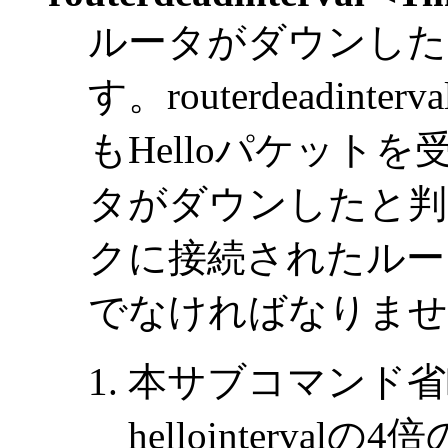
ルータがダウンした
す。routerdeadi
もHelloパケット
タがダウンしたと判
クに接続されたルータのro
でなければなりませ
本サブコマンド省
hellointerval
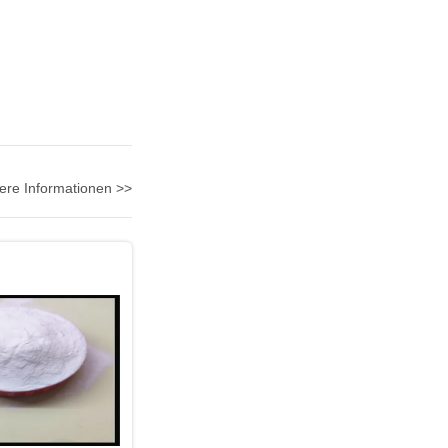
ere Informationen >>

◆ ◆ ◆ ◆ ◆

§ WORK ORDER: The copy must include every record exactly and none of the pictures.

§ EXERCISE ANSWER:
ルータがダウンした
す。routerdeadi
もHelloパケット
タがダウンしたと判
クに接続されたルータのro
でなければなりませ
本サブコマンド省
hellointerval
ere Informationen >>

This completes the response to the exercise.